Article 4(2) of the Convention. Reasonable normal hours of work and overtime. The Committee notes that, although section 9 of the Wages Regulation (Hotel and Catering Trades) Order 2008 provides for overtime pay rates (i.e. 150 per cent of the worker’s normal rate of remuneration for the first four hours worked in excess of eight hours each day, and double the worker’s normal rate for all overtime worked thereafter on such day), there seems to exist no overall limit on the maximum number of additional hours that a worker may be requested to perform per day or week. The Committee is of the opinion that the absence of specific limits on the maximum number of permissible overtime, together with the lack of specific provisions on minimum daily rest, may be deemed problematic as it carries a certain risk of abuse. The Committee recalls, in this connection, that the Hours of Work (Industry) Convention, 1919 (No. 1), and the Hours of Work (Commerce and Offices) Convention, 1930 (No. 30), clearly establish that, apart from being remunerated at a higher rate, overtime should only be authorized within prescribed limits. The Committee accordingly requests the Government to provide additional explanations in this regard.

Article 4(3). Minimum daily and weekly rest periods. The Committee notes that neither the Employment Relations Promulgation 2007 (No. 36 of 2007), nor the Wages Regulation (Hotel and Catering Trades) Order 2008, appear to regulate the minimum period of daily rest. The Committee requests the Government to clarify how the Convention is given effect on this point.

In addition, with respect to weekly rest, the Committee notes that under section 5(2) of the Wages Regulation (Hotel and Catering Trades) Order 2008, workers employed in outer islands are entitled to three consecutive days off after having worked for 12 consecutive days, or five consecutive days off after having worked for 24 consecutive days. The Committee considers that an arrangement whereby workers are granted a period of “weekly” rest nearly once a month may not be consistent with the letter and the spirit of the Convention which seeks to ensure that workers enjoy a minimum of rest and leisure in every seven-day period. In this connection, the Committee wishes to refer to Paragraph 3 of the Weekly Rest (Commerce and Offices) Recommendation, 1957 (No. 103), which indicates that persons to whom special weekly rest schemes apply should not work for more than three weeks without receiving the rest periods to which they are entitled. The Committee, therefore, requests the Government to provide additional explanations in this respect.

Article 4(4). Advance notice of working schedule. The Committee notes that, apart from section 5(1) of the Wages Regulation (Hotel and Catering Trades) Order 2008, which expressly provides for advance notice (ranging from one week to one month) to be given with respect to weekly rest, there seems to exist no other provision guaranteeing that workers are notified sufficiently in advance of the working schedule applicable to them. The Committee therefore requests the Government to indicate how effect is given to this requirement of the Convention.

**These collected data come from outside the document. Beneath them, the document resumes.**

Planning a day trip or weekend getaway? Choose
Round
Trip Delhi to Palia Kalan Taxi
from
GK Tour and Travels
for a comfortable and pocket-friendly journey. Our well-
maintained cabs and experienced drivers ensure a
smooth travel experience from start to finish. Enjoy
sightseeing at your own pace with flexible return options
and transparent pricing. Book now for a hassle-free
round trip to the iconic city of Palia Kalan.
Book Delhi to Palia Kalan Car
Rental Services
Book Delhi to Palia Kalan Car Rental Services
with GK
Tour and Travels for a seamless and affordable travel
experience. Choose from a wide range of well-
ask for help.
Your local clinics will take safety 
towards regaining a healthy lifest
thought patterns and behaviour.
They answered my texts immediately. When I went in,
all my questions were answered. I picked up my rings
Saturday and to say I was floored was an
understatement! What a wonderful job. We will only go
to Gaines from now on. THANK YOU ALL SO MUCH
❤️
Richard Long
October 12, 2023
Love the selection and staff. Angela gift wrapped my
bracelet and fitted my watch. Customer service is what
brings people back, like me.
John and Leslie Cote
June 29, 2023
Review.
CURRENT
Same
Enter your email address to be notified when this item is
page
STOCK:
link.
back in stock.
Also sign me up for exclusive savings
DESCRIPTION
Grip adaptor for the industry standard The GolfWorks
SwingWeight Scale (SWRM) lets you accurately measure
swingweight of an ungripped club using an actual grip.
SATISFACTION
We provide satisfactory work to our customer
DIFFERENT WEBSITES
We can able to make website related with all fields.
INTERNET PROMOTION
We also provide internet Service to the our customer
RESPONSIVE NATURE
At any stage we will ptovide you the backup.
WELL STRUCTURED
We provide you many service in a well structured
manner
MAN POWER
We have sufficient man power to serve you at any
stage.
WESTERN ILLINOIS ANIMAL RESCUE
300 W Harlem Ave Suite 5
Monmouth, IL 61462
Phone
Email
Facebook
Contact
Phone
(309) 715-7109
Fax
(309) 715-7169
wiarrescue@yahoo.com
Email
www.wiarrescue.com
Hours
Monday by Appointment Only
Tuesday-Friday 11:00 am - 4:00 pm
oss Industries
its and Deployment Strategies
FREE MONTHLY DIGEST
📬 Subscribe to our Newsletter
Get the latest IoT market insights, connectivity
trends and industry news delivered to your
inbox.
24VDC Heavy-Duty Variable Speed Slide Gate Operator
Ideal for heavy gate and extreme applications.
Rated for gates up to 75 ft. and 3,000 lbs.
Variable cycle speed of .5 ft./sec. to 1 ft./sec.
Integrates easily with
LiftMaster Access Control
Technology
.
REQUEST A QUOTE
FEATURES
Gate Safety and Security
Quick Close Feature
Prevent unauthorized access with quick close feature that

Parts IV and V of the report form.Court decisions and practical application. The Committee notes the copies of decisions of the Employment Tribunal concerning employment grievances of hotel and restaurant employees. It also notes the statistical information according to which, since the entry into force of the Employment Relations Promulgation in 2008, 93 complaints have been filed by workers covered by the Convention with the Standards and Compliance Unit of the Ministry of Labour, Industrial Relations and Employment. These complaints concern in particular the non-payment of annual leave pay, payment below the minimum rates prescribed by the Wages Regulation (Hotel and Catering Trades) Order 2008, and unfair and unjustified dismissal, of which 84 have been amicably resolved by the labour inspectors. The Committee would be grateful if the Government would continue to provide up-to-date information on the manner in which the Convention is applied and enforced in practice.